### WORK INSTRUCTION:
Please transcribe the data that follows without the pictures, keeping every word the same.

### MATERIAL PROVIDED:
== Segment start ==

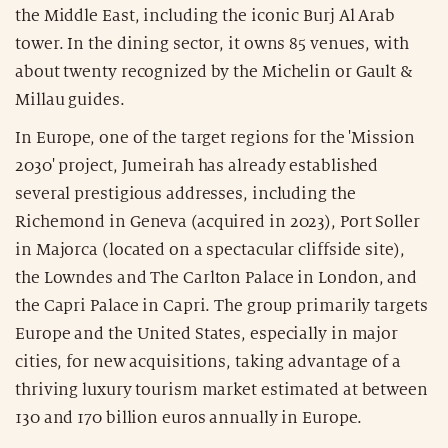
the Middle East, including the iconic Burj Al Arab
tower. In the dining sector, it owns 85 venues, with
about twenty recognized by the Michelin or Gault &
Millau guides.
In Europe, one of the target regions for the 'Mission
2030' project, Jumeirah has already established
several prestigious addresses, including the
Richemond in Geneva (acquired in 2023), Port Soller
in Majorca (located on a spectacular cliffside site),
the Lowndes and The Carlton Palace in London, and
the Capri Palace in Capri. The group primarily targets
Europe and the United States, especially in major
cities, for new acquisitions, taking advantage of a
thriving luxury tourism market estimated at between
130 and 170 billion euros annually in Europe.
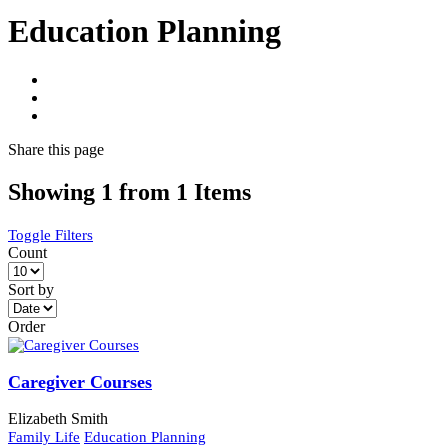
Education Planning
Share
this page
Showing 1 from 1 Items
Toggle Filters
Count
Sort by
Order
Caregiver Courses
Elizabeth Smith
Family Life
Education Planning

== Segment end ==

### SOLUTION FOR THIS TASK:
the Middle East, including the iconic Burj Al Arab
tower. In the dining sector, it owns 85 venues, with
about twenty recognized by the Michelin or Gault &
Millau guides.
In Europe, one of the target regions for the 'Mission
2030' project, Jumeirah has already established
several prestigious addresses, including the
Richemond in Geneva (acquired in 2023), Port Soller
in Majorca (located on a spectacular cliffside site),
the Lowndes and The Carlton Palace in London, and
the Capri Palace in Capri. The group primarily targets
Europe and the United States, especially in major
cities, for new acquisitions, taking advantage of a
thriving luxury tourism market estimated at between
130 and 170 billion euros annually in Europe.
Education Planning
Share
this page
Showing 1 from 1 Items
Toggle Filters
Count
Sort by
Order
Caregiver Courses
Elizabeth Smith
Family Life
Education Planning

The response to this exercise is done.